● ABOUT THIS TASK
Set down the line containing "trusting in your" and each line after it through the last line of the records, exactly, leaving pictures out.
----- DATA SUPPLIED
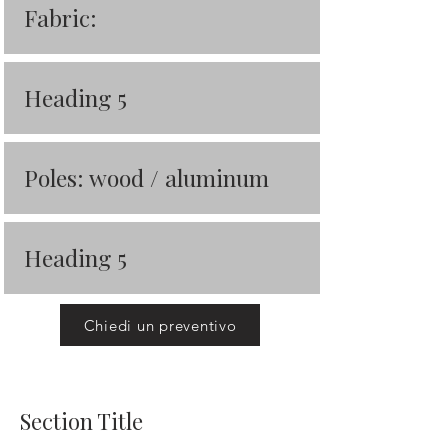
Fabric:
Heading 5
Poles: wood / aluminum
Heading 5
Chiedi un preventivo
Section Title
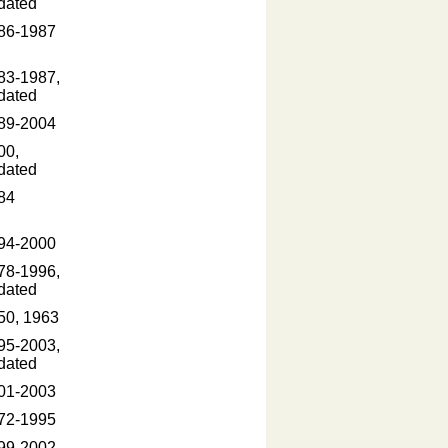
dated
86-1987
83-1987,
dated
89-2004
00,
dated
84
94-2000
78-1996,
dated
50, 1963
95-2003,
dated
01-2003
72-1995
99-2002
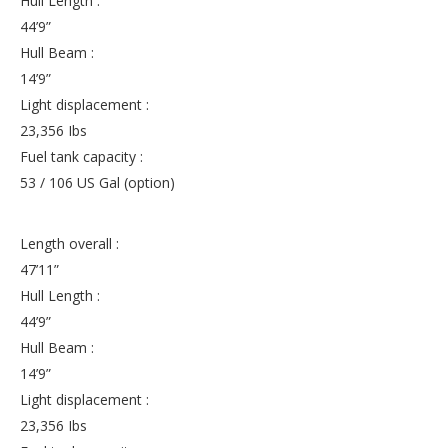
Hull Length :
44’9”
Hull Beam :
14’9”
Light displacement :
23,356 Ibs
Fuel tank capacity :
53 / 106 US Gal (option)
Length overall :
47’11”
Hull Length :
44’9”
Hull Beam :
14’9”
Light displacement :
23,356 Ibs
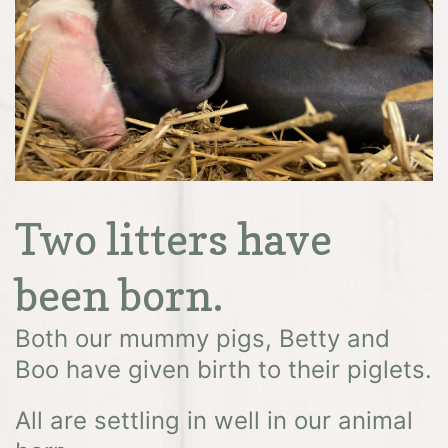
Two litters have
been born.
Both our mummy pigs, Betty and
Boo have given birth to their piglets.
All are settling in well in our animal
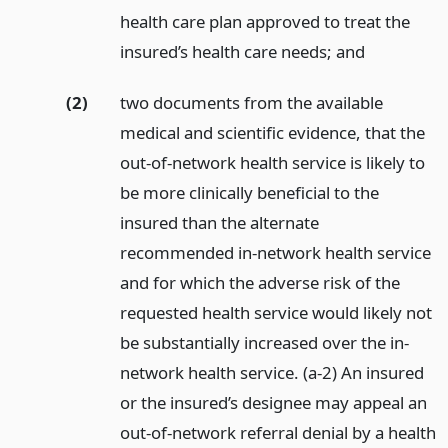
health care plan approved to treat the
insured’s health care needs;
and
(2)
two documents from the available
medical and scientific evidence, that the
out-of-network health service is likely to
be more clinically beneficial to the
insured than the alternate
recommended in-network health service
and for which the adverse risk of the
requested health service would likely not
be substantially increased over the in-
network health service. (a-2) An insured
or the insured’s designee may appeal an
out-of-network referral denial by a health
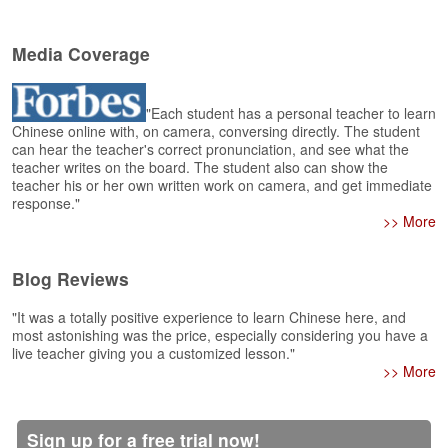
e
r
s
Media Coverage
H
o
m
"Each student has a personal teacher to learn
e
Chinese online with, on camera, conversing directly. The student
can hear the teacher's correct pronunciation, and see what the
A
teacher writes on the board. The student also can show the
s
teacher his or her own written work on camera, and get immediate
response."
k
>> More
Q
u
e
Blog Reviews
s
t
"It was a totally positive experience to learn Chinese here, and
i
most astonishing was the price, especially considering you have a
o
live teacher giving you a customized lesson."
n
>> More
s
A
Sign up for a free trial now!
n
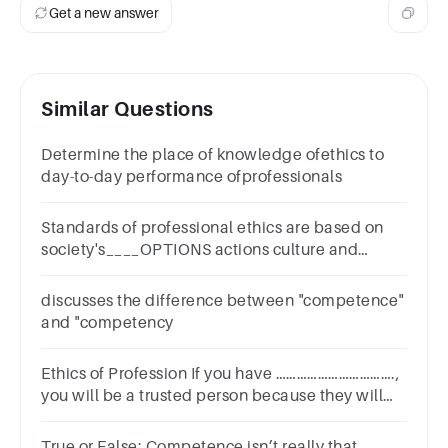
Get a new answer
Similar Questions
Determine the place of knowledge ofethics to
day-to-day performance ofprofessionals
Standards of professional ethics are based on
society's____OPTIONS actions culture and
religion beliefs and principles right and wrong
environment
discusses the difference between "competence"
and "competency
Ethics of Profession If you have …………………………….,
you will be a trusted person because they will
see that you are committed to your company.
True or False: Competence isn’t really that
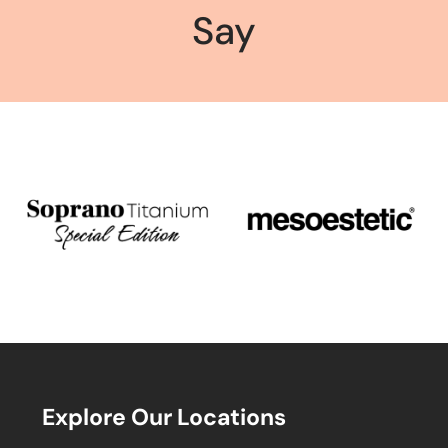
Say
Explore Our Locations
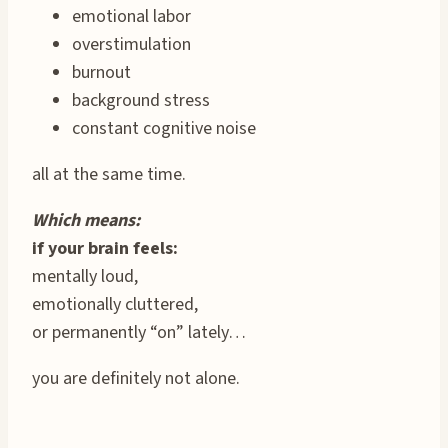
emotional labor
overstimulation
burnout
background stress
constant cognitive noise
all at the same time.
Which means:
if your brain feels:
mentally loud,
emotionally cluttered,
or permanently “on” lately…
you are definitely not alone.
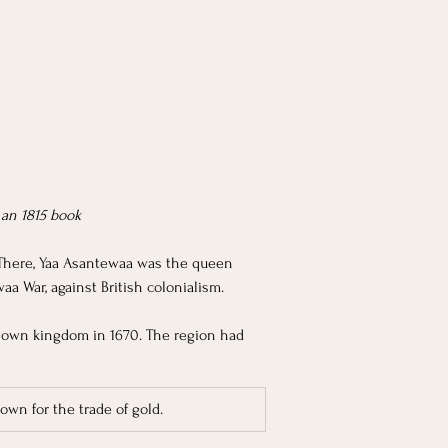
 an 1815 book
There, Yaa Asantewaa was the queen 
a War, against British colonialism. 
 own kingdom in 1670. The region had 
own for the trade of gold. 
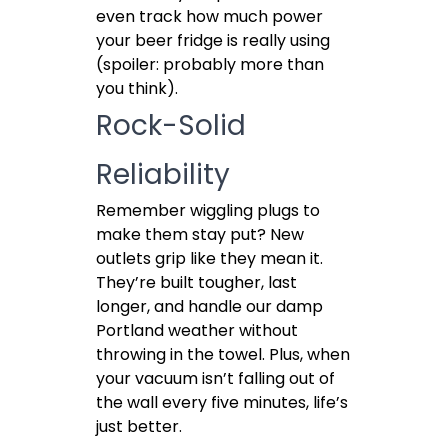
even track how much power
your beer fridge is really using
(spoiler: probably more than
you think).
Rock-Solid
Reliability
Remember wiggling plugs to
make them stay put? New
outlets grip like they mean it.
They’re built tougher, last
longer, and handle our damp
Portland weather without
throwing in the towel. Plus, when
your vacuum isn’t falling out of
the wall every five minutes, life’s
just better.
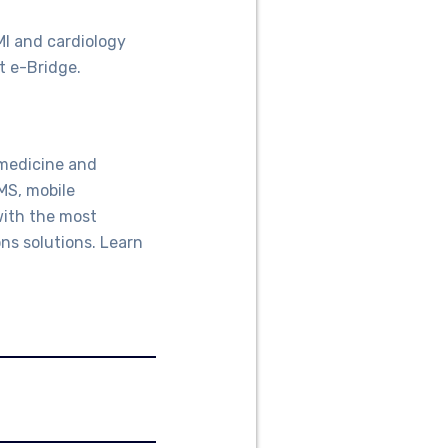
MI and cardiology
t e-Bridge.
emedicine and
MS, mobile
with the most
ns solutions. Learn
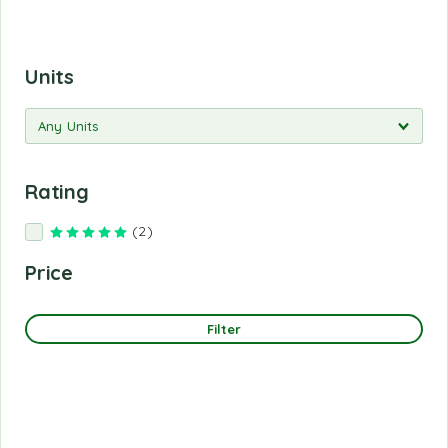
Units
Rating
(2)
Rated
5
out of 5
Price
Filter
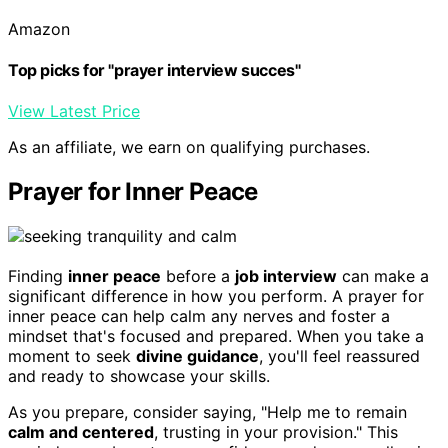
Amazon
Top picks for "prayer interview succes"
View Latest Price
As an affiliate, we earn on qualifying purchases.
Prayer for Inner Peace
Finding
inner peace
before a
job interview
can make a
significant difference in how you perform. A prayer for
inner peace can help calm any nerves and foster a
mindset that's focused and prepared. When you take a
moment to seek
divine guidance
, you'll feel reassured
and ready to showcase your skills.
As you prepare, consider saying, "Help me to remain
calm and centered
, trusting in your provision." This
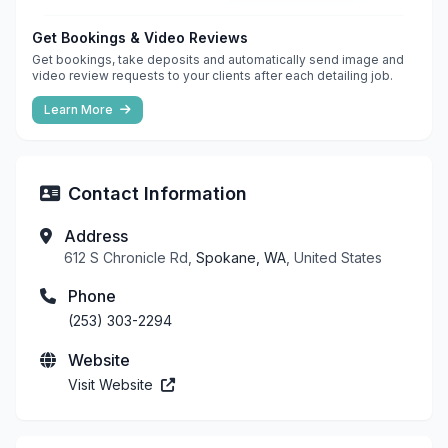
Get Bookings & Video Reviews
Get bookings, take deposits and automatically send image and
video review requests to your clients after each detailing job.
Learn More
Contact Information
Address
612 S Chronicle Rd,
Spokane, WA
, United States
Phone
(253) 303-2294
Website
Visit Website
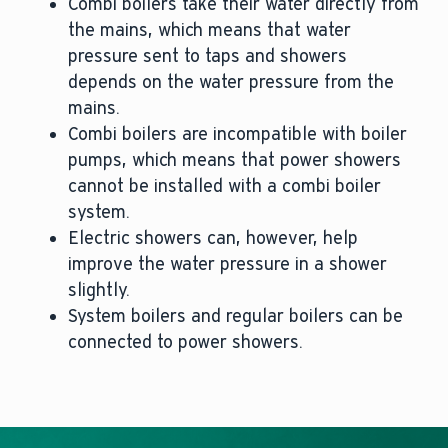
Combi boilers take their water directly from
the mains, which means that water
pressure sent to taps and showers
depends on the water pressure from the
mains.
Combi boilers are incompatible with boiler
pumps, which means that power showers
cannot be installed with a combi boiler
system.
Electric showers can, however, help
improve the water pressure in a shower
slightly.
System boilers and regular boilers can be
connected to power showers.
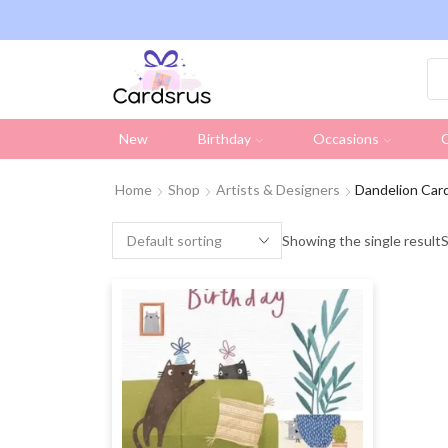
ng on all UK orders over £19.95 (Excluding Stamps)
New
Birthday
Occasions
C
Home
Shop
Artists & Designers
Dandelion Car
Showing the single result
----------
● RESPONSE BOX
, trusting in your provision." This
Get Bookings & Video Reviews
Get bookings, take deposits and automatically send image and
video review requests to your clients after each detailing job.
Learn More
Contact Information
Address
612 S Chronicle Rd,
Spokane, WA
, United States
Phone
(253) 303-2294
Website
Visit Website
Combi boilers take their water directly from
the mains, which means that water
pressure sent to taps and showers
depends on the water pressure from the
mains.
Combi boilers are incompatible with boiler
pumps, which means that power showers
cannot be installed with a combi boiler
system.
Electric showers can, however, help
improve the water pressure in a shower
slightly.
System boilers and regular boilers can be
connected to power showers.
ng on all UK orders over £19.95 (Excluding Stamps)
New
Birthday
Occasions
C
Home
Shop
Artists & Designers
Dandelion Car
Showing the single result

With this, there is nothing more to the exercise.